Rape Culture Critical Analysis: Netflix’s House of Cards
By Meghann McCluskey, CCASA Blogger and Therapist at The Blue Bench
Warning: This blog post contains major spoilers for Season 2 of House of Cards
If you’re like me (and hundreds of thousands of other Netflix patrons across the world), you devoured Season 2 of House of Cards with maniacal abandon. Netflix doesn’t release specific numbers pertaining to their viewership, but it’s estimated that a hefty 16% of their 3.3 million subscribers tuned in to watch at least one episode of the second season when it debuted back in February. That’s a whole lot of people engrossed in the twisted lives of Frank and Clair Underwood – a conniving (and arguably sociopathological) politician and his manipulatively demure wife. Like it or not, big time shows like House of Cards have big time influence over public consciousness. So when HOC tackled the topic of sexual assault this season, you can bet I paid attention. The question is: Did House of Cards reify rape culture with its complicated portrayal of sexual assault, or did it debunk problematic rape myths and lessen rape culture’s magnitude?
I think this particular question calls for a rousing round of Rape Culture Critical Analysis. I’ll detract one point for instances in which HOC seems to promote sexual assault myths, and I’ll add one point for instances in which the show appears to defy such myths. Score cards ready?

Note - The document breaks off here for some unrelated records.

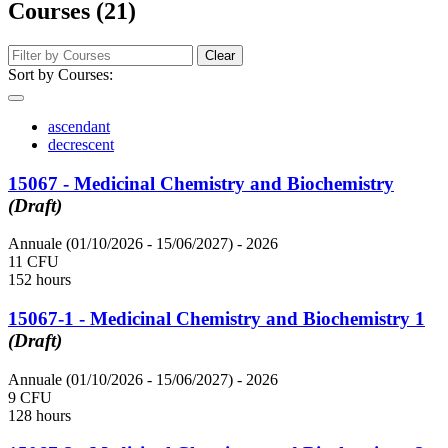
Courses (21)
Clear
Sort by Courses:
ascendant
decrescent
15067 - Medicinal Chemistry and Biochemistry
(Draft)
Annuale (01/10/2026 - 15/06/2027)
- 2026
11 CFU
152 hours
15067-1 - Medicinal Chemistry and Biochemistry 1
(Draft)
Annuale (01/10/2026 - 15/06/2027)
- 2026
9 CFU
128 hours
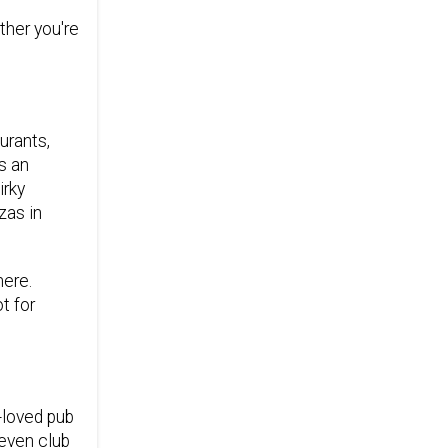
ther you're
urants,
s an
irky
zas in
here.
t for
-loved pub
 even club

- We first hear references to sexual assault in Season 2 when Clair encounters her perpetrator at a military awards ceremony. We learn that General Dalton McGinnis – now a decorated serviceman – raped Clair decades ago while the two dated briefly in college. Let’s give House of Cards its first point right off the bat by reminding viewers that survivors can be (and most often are) sexually assaulted by trusted acquaintances rather than strangers. And while we’re at it, let’s add one more point for HOC’s suggestion that Clair is still very much impacted by this rape despite the fact that it occurred so long ago. Clair’s intense reaction to running into her perpetrator accurately reflects the lifelong healing process and re-emergence of triggers that many sexual trauma survivors experience.

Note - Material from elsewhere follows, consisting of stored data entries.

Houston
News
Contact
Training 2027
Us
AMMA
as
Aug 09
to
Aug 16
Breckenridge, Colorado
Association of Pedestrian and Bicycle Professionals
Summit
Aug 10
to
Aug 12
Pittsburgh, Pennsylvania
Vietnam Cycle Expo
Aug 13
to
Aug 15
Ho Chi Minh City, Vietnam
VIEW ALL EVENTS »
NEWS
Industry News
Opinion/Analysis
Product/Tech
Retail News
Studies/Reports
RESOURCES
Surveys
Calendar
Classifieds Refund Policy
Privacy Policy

- When Clair discloses to Frank that General McGinnis is her perpetrator, Frank becomes enraged in her defense at the awards ceremony. He pounds bathroom walls with his fists, knocks over a lamp, and seems totally out for blood (which, if you know Frank Underwood, is something that should be taken very seriously). I’m certainly not condoning violence here, but I will give House of Cards another point for depicting a situation in which a sexual assault victim is believed and supported by her loved one. Despite their complex relationship, Clair is Frank’s wife. She was raped, and he is justifiably irate. Even when she ID’s her attacker as a man of considerable social standing, this does not detract from Frank’s unfettered acceptance of her story. With luck, this scene sends an implicit message to Netflix viewers that we need to believe rape survivors who come forward rather than dismissing them or blaming them for their assaults.

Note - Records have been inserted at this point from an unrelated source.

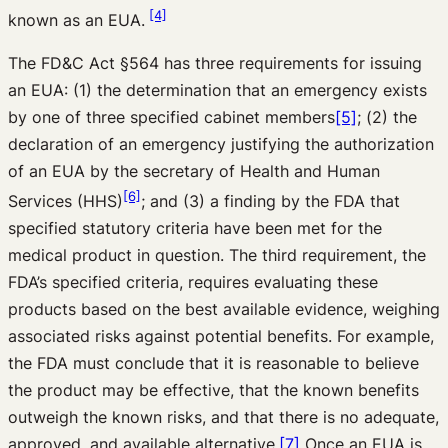
[4]
known as an EUA.
The FD&C Act §564 has three requirements for issuing
an EUA: (1) the determination that an emergency exists
by one of three specified cabinet members
[5]
; (2) the
declaration of an emergency justifying the authorization
of an EUA by the secretary of Health and Human
[6]
Services (HHS)
; and (3) a finding by the FDA that
specified statutory criteria have been met for the
medical product in question. The third requirement, the
FDA’s specified criteria, requires evaluating these
products based on the best available evidence, weighing
associated risks against potential benefits. For example,
the FDA must conclude that it is reasonable to believe
the product may be effective, that the known benefits
outweigh the known risks, and that there is no adequate,
approved, and available alternative.
[7]
Once an EUA is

- A few episodes later, Clair does a live TV interview in which she is grilled about being a childless woman. The pushy reporter implores: “Have you ever been pregnant?” Clair spontaneously reveals that she once had an abortion, and her Communications Director scrambles for an emergency commercial break. Compelled to backpedal or risk damaging her husband’s political popularity, Clair duplicitously explains on air that her pregnancy and subsequent abortion were the result of a sexual assault (as viewers we are aware that this is not the case – Clair reveals privately that she has had not one but three abortions in her life, all of them originating from consensual sexual relationships). Clair then publicly names General McGinnis as her perpetrator. Now here’s where my scoring system gets a little cloudy. I’ll award HOC another point for depicting a main character bravely identifying her rapist during a televised interview. The tides are turning, but we still live in a world where sex offenders so often receive impunity, and it’s therefore refreshing to see this fictional perpetrator singled out and scorned. But I’ll detract a point for the convoluted means through which Clair discloses her rape. It’s an enduring myth that women often say they’ve been raped when they haven’t in order to gain an upper hand or seek revenge against those they accuse. In this episode, Clair isn’t lying about being raped, but she’s using her sexual assault to cunningly justify her impulsive decision to discuss her abortion on television. I’m afraid viewers absorbed in this show might conflate untrustworthiness with sexual assault since the two concepts already have a strong cultural link in American public discourse.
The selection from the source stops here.